Senator Russell Feingold has stated that “One of the most serious deprivations of a person’s liberty that a state exercises over its citizens is the power to incarcerate. That authority should not be delegated to any private, for profit entity.” While this statement was made in support of a bill in the U.S. Senate aimed at ensuring that correctional services associated with incarcerated individuals not be privatized, the statement is applicable to incarcerating juveniles or involuntarily placing abused or neglected children.
The power of the state to intervene coercively in families by changing custody and/or placement of children is a momentous deprivation of liberty and should be strictly controlled.

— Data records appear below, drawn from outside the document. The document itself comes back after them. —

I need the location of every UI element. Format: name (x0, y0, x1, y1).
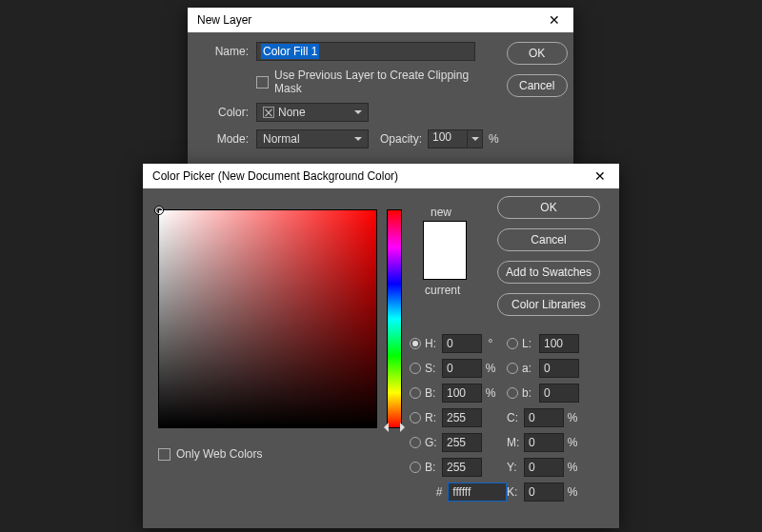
ok-button[interactable]: OK (497, 196, 600, 219)
m-input[interactable]: 0 (524, 433, 564, 452)
clip-mask-label: Use Previous Layer to Create Clipping Ma… (274, 69, 499, 95)
g-radio[interactable] (410, 437, 421, 448)
close-icon[interactable]: ✕ (591, 167, 610, 186)
y-label: Y: (507, 461, 524, 474)
a-label: a: (522, 362, 539, 375)
clip-mask-checkbox[interactable] (256, 76, 269, 89)
color-select-value: None (278, 106, 306, 119)
s-label: S: (425, 362, 442, 375)
cancel-button[interactable]: Cancel (507, 74, 568, 97)
name-label: Name: (199, 45, 249, 58)
opacity-dropdown-icon[interactable] (468, 129, 483, 148)
s-unit: % (482, 362, 499, 375)
l-label: L: (522, 337, 539, 350)
color-field-cursor-icon (154, 206, 164, 215)
m-label: M: (507, 436, 524, 449)
h-radio[interactable] (410, 338, 421, 349)
hue-slider[interactable] (387, 209, 402, 428)
close-icon[interactable]: ✕ (545, 10, 564, 30)
hex-label: # (423, 485, 442, 499)
only-web-colors-label: Only Web Colors (176, 447, 262, 461)
c-input[interactable]: 0 (524, 408, 564, 427)
g-input[interactable]: 255 (442, 433, 482, 452)
b-rgb-radio[interactable] (410, 462, 421, 473)
color-select[interactable]: None (256, 103, 369, 122)
opacity-unit: % (489, 132, 499, 146)
l-input[interactable]: 100 (539, 334, 579, 353)
color-libraries-button[interactable]: Color Libraries (497, 293, 600, 316)
y-unit: % (564, 461, 581, 474)
titlebar[interactable]: Color Picker (New Document Background Co… (143, 164, 619, 188)
k-input[interactable]: 0 (524, 483, 564, 502)
hue-slider-thumb-icon[interactable] (381, 423, 408, 432)
add-to-swatches-button[interactable]: Add to Swatches (497, 261, 600, 284)
r-input[interactable]: 255 (442, 408, 482, 427)
s-input[interactable]: 0 (442, 359, 482, 378)
a-input[interactable]: 0 (539, 359, 579, 378)
color-picker-dialog: Color Picker (New Document Background Co… (143, 164, 619, 528)
g-label: G: (425, 436, 442, 449)
only-web-colors-checkbox[interactable] (158, 448, 170, 461)
cancel-button[interactable]: Cancel (497, 228, 600, 251)
y-input[interactable]: 0 (524, 458, 564, 477)
b-lab-input[interactable]: 0 (539, 384, 579, 403)
k-unit: % (564, 485, 581, 499)
h-input[interactable]: 0 (442, 334, 482, 353)
r-label: R: (425, 411, 442, 424)
none-swatch-icon (263, 107, 274, 118)
opacity-input[interactable]: 100 (428, 129, 468, 148)
r-radio[interactable] (410, 412, 421, 424)
color-preview[interactable] (423, 221, 467, 280)
l-radio[interactable] (507, 338, 518, 349)
new-layer-dialog: New Layer ✕ Name: Color Fill 1 Use Previ… (188, 8, 573, 169)
name-input-value: Color Fill 1 (261, 44, 319, 59)
dialog-title: New Layer (197, 13, 545, 27)
b-lab-label: b: (522, 386, 539, 400)
ok-button[interactable]: OK (507, 42, 568, 65)
k-label: K: (507, 485, 524, 499)
b-lab-radio[interactable] (507, 387, 518, 399)
c-label: C: (507, 411, 524, 424)
b-hsb-label: B: (425, 386, 442, 400)
b-hsb-radio[interactable] (410, 387, 421, 399)
dialog-title: Color Picker (New Document Background Co… (152, 169, 591, 183)
color-label: Color: (199, 106, 249, 119)
b-rgb-input[interactable]: 255 (442, 458, 482, 477)
mode-label: Mode: (199, 132, 249, 146)
b-hsb-input[interactable]: 100 (442, 384, 482, 403)
mode-select[interactable]: Normal (256, 129, 369, 148)
c-unit: % (564, 411, 581, 424)
s-radio[interactable] (410, 363, 421, 374)
color-field[interactable] (158, 209, 377, 428)
current-color-label: current (425, 284, 460, 297)
mode-select-value: Normal (263, 132, 300, 146)
b-hsb-unit: % (482, 386, 499, 400)
m-unit: % (564, 436, 581, 449)
opacity-value: 100 (432, 130, 451, 144)
a-radio[interactable] (507, 363, 518, 374)
name-input[interactable]: Color Fill 1 (256, 42, 475, 61)
h-unit: ° (482, 337, 499, 350)
titlebar[interactable]: New Layer ✕ (188, 8, 573, 32)
hex-input[interactable]: ffffff (448, 483, 507, 502)
b-rgb-label: B: (425, 461, 442, 474)
opacity-label: Opacity: (380, 132, 422, 146)
h-label: H: (425, 337, 442, 350)
new-color-label: new (431, 206, 451, 219)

Since the inception of the juvenile court intake function in Wisconsin, intake workers have been given the responsibility of balancing the public interest with the interest of children, juveniles and families as well as determining a threshold of legal sufficiency (prima facie jurisdiction). Intake workers are guided by court policy and guidelines as well as statutes. This tends to ensure that intake decisions are made responsibly and that there is accountability.
Decisions to contract with private entities for traditionally governmental functions are often tied to perceived economic savings and increased flexibility and innovation in services. The question of economic benefits has not yet been answered conclusively in any aspect. Initial cost savings based on lower employee costs are often offset by high turnover rates resulting in training costs and inconsistent levels of performance. Several studies of privatization find that conclusions are very difficult to make or that savings are either minimal or non-existent.
It is critical that children and juveniles receive equal protection under the law and that services be delivered with consistency. A fundamental aspect of contracting for services is that it is likely that a number of different service providers will compete for each contract. This is true within local jurisdictions and more so statewide. Under these circumstances the likelihood of inconsistent application of laws and policies is greatly increased.
Some functions are generally agreed upon to be proper government services. The decision to take and hold people in custody is clearly a government function. The application of laws and court policies are essential functions of government agencies. To contract with a non-governmental entity to perform those functions diminishes accountability but in no way relieves the government of either responsibility or accountability for the decisions.